Some discussion in IRC. The sort() function (and other related functions) seem to behave badly in the case of mixed types (such as integers and strings).
Description
Revisions and Commits
Related Objects
Event Timeline
Here's an example which shows how zany things are:
<?php $list = array('6e2', '1', 2, '3', 'z', 'a'); for ($ii = 0; $ii < 10000; $ii++) { shuffle($list); sort($list); echo implode(', ', $list)."\n"; }
This repeatedly shuffles a list, then sorts it. One might reasonably expect that the output would be identical, but it isn't. We get three different sorted orders, depending on the input order.
$ php -f test.php | sort | uniq -c 4118 1, 2, 3, 6e2, a, z 3949 1, 3, 6e2, a, z, 2 1933 1, a, z, 2, 3, 6e2
I think this is because < on mixed types is not transitive, so the actual comparisons performed depend on the input, and lead to multiple sort orders.
In some places, we prefix strings with "~" to prevent this (this forces string casting). I started doing this a while ago, because I didn't realize SORT_STRING exists, and didn't fully realize the implications of PHP's goofy behavior.
We should likely:
- Identify callsites to sort(), ksort(), asort(), arsort(), rsort() and krsort() and add SORT_STRING after verifying they are safe.
- Change msort() to use SORT_STRING.
- Remove superfluous "~" and similar characters from sort keys, eventually.

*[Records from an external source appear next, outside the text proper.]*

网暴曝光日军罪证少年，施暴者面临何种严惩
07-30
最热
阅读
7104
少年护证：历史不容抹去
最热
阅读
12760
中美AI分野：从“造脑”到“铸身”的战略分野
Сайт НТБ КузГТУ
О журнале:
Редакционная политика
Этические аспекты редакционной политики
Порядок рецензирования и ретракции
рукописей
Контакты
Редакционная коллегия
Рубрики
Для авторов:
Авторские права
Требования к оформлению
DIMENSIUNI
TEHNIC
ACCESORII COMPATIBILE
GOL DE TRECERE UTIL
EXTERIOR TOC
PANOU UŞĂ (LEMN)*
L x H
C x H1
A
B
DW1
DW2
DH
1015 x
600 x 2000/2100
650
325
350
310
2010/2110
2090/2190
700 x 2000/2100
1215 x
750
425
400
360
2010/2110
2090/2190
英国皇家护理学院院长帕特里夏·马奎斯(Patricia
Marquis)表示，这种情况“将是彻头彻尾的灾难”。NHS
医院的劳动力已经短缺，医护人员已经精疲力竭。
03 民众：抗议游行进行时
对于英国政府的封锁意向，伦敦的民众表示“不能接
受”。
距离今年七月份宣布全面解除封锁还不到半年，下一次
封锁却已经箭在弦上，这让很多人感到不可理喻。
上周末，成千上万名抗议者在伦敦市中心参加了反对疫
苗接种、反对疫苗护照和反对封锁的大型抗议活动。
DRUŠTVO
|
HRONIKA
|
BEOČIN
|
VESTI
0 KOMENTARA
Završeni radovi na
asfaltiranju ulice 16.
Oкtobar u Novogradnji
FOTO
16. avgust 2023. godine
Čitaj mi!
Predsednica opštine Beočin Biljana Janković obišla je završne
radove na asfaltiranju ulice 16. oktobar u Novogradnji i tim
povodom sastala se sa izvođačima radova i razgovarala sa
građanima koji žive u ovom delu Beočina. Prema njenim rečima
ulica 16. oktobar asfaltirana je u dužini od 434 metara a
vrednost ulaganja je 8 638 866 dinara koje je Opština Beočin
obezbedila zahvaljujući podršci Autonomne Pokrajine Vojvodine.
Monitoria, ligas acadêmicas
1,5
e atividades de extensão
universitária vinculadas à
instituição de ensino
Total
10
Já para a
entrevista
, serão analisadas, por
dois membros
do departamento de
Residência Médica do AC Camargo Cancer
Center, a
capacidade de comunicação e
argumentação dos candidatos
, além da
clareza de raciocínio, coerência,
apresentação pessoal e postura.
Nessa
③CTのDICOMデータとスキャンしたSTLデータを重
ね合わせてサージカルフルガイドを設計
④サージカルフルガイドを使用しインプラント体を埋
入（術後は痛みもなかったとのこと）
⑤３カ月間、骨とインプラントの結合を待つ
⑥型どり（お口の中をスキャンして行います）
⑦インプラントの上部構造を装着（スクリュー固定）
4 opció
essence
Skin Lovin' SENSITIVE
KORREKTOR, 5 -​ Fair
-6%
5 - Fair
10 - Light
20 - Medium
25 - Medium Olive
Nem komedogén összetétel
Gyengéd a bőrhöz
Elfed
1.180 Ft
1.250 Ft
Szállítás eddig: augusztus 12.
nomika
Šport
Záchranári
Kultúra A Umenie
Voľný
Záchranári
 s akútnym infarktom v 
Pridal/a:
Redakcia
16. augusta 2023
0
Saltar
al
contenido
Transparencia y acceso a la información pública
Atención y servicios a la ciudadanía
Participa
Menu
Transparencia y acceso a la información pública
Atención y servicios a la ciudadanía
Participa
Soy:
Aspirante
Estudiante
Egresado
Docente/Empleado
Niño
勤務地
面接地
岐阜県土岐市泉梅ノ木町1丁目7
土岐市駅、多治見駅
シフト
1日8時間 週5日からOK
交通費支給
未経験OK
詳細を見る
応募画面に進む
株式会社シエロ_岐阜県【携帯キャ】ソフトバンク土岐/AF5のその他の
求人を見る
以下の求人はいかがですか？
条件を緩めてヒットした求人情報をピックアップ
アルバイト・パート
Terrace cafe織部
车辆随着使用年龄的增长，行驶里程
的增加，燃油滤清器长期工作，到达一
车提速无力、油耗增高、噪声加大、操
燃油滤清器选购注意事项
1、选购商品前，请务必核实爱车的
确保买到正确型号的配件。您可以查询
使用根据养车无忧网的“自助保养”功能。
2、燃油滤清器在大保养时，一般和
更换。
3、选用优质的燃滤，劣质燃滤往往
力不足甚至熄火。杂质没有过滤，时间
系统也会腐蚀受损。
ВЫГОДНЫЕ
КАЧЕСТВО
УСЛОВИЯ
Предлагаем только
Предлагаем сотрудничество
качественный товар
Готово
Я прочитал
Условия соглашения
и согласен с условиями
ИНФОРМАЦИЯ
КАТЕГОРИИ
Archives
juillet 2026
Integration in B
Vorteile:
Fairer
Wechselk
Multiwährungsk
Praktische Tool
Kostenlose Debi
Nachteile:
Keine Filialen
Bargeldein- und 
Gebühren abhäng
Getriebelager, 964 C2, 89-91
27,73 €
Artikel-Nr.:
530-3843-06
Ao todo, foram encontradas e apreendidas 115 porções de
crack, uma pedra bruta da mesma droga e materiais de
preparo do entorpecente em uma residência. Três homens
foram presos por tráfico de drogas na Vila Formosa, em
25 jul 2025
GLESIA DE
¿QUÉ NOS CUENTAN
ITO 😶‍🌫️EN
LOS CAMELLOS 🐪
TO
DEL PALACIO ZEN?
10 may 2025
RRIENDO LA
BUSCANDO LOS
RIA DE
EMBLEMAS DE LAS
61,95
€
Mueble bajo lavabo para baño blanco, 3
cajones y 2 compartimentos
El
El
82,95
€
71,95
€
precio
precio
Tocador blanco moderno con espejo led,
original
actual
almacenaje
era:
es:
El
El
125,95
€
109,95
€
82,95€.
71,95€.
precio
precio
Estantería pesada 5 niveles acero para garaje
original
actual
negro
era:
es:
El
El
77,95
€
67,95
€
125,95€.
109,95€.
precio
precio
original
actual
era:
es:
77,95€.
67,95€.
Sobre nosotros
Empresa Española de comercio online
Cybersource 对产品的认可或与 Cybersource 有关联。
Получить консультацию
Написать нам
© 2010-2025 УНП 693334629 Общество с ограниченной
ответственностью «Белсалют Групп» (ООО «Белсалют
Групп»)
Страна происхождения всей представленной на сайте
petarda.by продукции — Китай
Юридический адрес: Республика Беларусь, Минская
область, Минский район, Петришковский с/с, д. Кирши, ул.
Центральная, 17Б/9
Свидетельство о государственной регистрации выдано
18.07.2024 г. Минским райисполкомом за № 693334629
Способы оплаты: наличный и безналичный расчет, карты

- Add a lint warning about this nonsense.
How about adding the $sort_flag to msort as a parameter? It could very well be useful to explicitly sort things numerically?
Practically, msortv() and PhutilSortVector are now the solution here. They provide high-performance (no usort*()), multi-dimensional, stable, explicitly typed sort.
Since they rely on reducing dimensions down to a scalar string to avoid usort*() they trade away some flexibility, but seem to satisfy ~95%+ of the cases where we need sorts.
(It's also possible that the effort to avoid usort*() is pointless in practice, I haven't benchmarked msortv() against usort() in a modern environment. But the msortv() API is generally a bit simpler than custom comparators anyway so I think we'd probably keep it and just make it more flexible if facts come to light suggesting we should just usort().)